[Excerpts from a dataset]
+ + + +
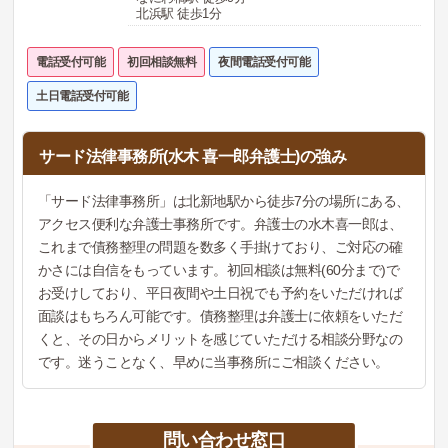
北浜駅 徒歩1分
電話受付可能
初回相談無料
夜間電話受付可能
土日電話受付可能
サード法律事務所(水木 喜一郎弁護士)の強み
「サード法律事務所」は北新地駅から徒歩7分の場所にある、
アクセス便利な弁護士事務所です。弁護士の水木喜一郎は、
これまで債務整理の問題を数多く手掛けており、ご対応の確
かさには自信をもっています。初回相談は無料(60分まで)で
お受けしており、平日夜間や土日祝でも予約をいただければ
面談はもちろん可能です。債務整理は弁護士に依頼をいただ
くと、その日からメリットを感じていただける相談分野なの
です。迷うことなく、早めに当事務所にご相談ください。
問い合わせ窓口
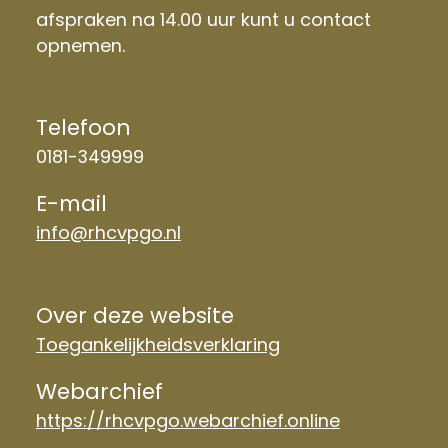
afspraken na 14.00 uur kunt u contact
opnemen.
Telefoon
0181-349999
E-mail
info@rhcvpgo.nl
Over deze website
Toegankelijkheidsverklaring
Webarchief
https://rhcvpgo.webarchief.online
+ + + +
TASK PROMPT:
Search the entries for the word "rhcvpgo", then list each line that holds it.

SOLUTION:
info@rhcvpgo.nl
https://rhcvpgo.webarchief.online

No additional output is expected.